The Catalyst: 'Continuing Momentum'

The company is gathering "continuing momentum," wrote Maxim analyst Allen Klee, who rated the stock a Buy with a CA$1.75 per share target price. "We believe the company has hit an inflection point of accelerating revenue and EBITDA profitability. Tailwinds include a significant number of larger contracts that have been won."

Reliq had its first profitable quarter during the three months ending March 31 with a gain from operations of CA$731,017 YoY. It also has started scoring larger contracts for iUGO, including one with a U.S. health plan that operates in five states with more than 3,000 doctors and 1 million patients.

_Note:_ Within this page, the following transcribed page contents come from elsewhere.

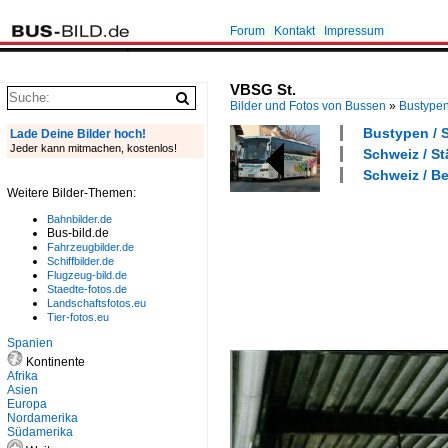
Forum
Kontakt
Impressum
VBSG St.
Bilder und Fotos von Bussen
»
Bustype
Bustypen / S
Lade Deine Bilder hoch!
Jeder kann mitmachen, kostenlos!
Schweiz / St
Schweiz / Be
Weitere Bilder-Themen:
Bahnbilder.de
Bus-bild.de
Fahrzeugbilder.de
Schiffbilder.de
Flugzeug-bild.de
Staedte-fotos.de
Landschaftsfotos.eu
Tier-fotos.eu
Spanien
Kontinente
Afrika
Asien
Europa
Nordamerika
Südamerika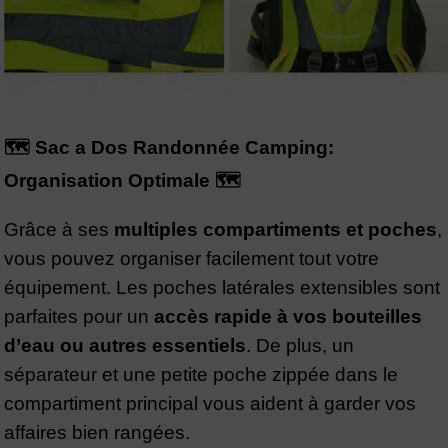
🗺️ Sac a Dos Randonnée Camping:
Organisation Optimale 🗺️
Grâce à ses
multiples compartiments et poches
,
vous pouvez organiser facilement tout votre
équipement. Les poches latérales extensibles sont
parfaites pour un
accès rapide à vos bouteilles
d’eau ou autres essentiels
. De plus, un
séparateur et une petite poche zippée dans le
compartiment principal vous aident à garder vos
affaires bien rangées.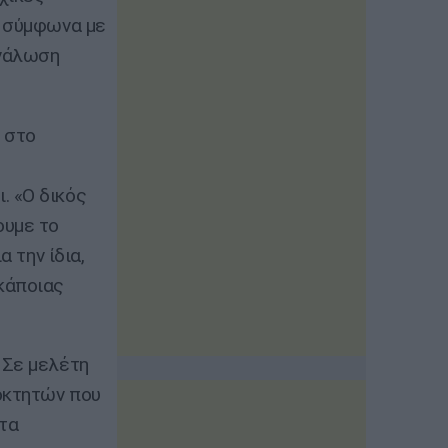
, σύμφωνα με
ανάλωση
 στο
. «Ο δικός
ουμε το
 την ίδια,
κάποιας
 Σε μελέτη
ιοκτητών που
τα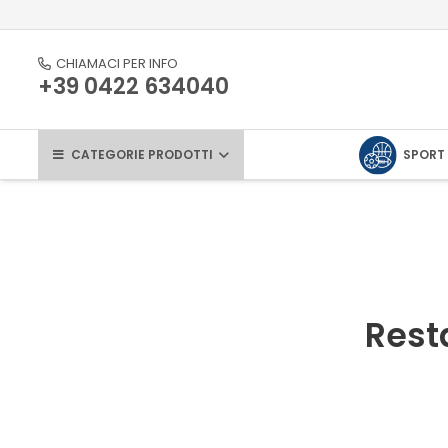
CHIAMACI PER INFO
+39 0422 634040
CATEGORIE PRODOTTI
SPORT
Rest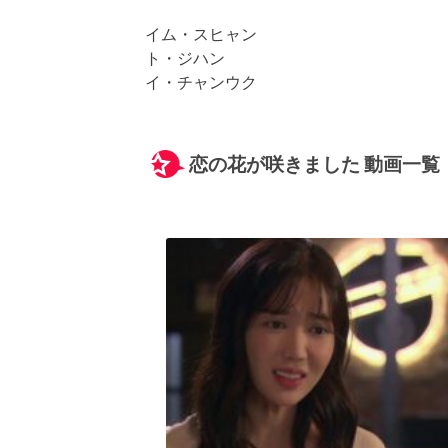
イム・スヒャン
ト・ジハン
イ・チャンウク
恋の花が咲きました 動画一覧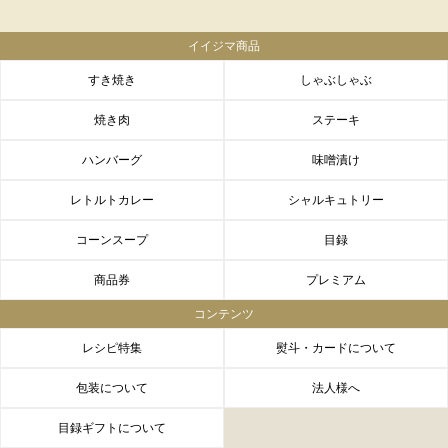
イイジマ商品
すき焼き
しゃぶしゃぶ
焼き肉
ステーキ
ハンバーグ
味噌漬け
レトルトカレー
シャルキュトリー
コーンスープ
目録
商品券
プレミアム
コンテンツ
レシピ特集
熨斗・カードについて
包装について
法人様へ
目録ギフトについて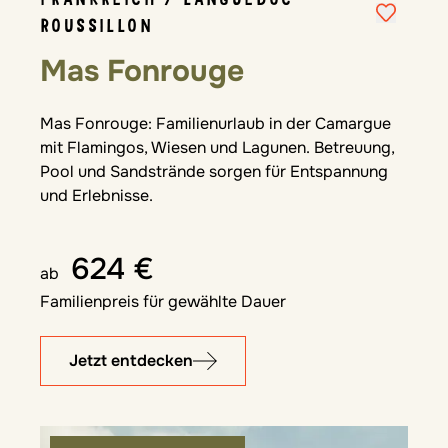
ROUSSILLON
Mas Fonrouge
Mas Fonrouge: Familienurlaub in der Camargue
mit Flamingos, Wiesen und Lagunen. Betreuung,
Pool und Sandstrände sorgen für Entspannung
und Erlebnisse.
624 €
ab
Familienpreis für gewählte Dauer
Jetzt entdecken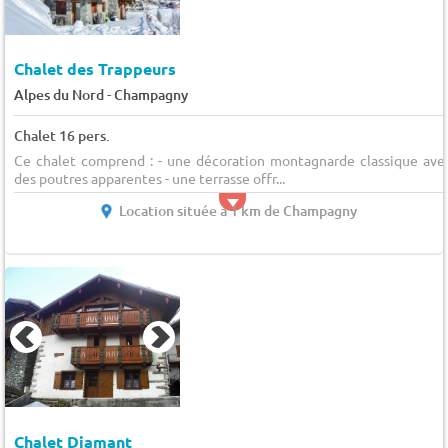
Chalet des Trappeurs
-
Alpes du Nord
Champagny
Chalet 16 pers.
Ce chalet comprend : - une décoration montagnarde classique ave
des poutres apparentes - une terrasse offr...
Location située à 1 km de Champagny
Chalet Diamant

The company will not release its final results for fiscal year 2023, which ended June 30, until October. But Crossley recently told analysts and shareholders that according to estimates, revenues more than doubled from fiscal year 2022.

iUGO is a "compelling offer for practitioners," Klee wrote. "A typical practice can bring in more than US$1 million in Medicare and Medicaid payments implementing it."

"We project FY23 revenue of CA$17.1M, up 101% (YoY), in line with management's expectations for revenue to double in FY23 and implying F4Q23 revenue of CA$4.8M, up 110% (YoY)," Klee wrote. "For FY24, we project revenue of CA$34.2M, +99% (YoY), roughly in line with management's expectations for revenue doubling in F2024."

Klee's revenue predictions could prove conservative if the company is "successful in onboarding some of the larger contracts that have been announced," he wrote.

Little Effect from Idalia

Reliq, which has contracts in Florida, also announced that Hurricane Idalia did not significantly impact its clients there and "will not disrupt onboarding or billing for Reliq's clients in the state," Crossley said.

"Onboarding, adherence, and collections have continued to improve this quarter, and the company's profitability continues to increase," Crossley noted. "Sales for FY 2023 more than doubled year-over-year relative to FY 2022 and are expected to more than double again in FY 2024."

Recently, the company also announced it had signed contracts with 20 new rural health clinics (RHCs) in California, Nevada, Puerto Rico, Texas, and the U.S. Virgin Islands.

The contracts are expected to add more than 50,000 patients to iUGO by the end of 2024.

Ownership and Share Structure

About 8% of Reliq's shares are owned by insiders, including Crossley, with 1.6% or 3.22 million shares. About 0.3% of the company is owned by institutional investors, including FNB Wealth Management, with 0.01% or 0.03 million shares, according to Reuters.

Other top investors include Eugene Beukman, who owns 0.11% or 0.23 million shares, and Brian Storseth, who owns 0.07% or 0.14 million shares, Reuters said.

Crossley said 91.7% of the company is retail.

The company has 203 million shares outstanding, with about 200 million free-floating. It has a market cap of CA$91.3 million and trades in a 52-week range of CA$0.76 and CA$0.375.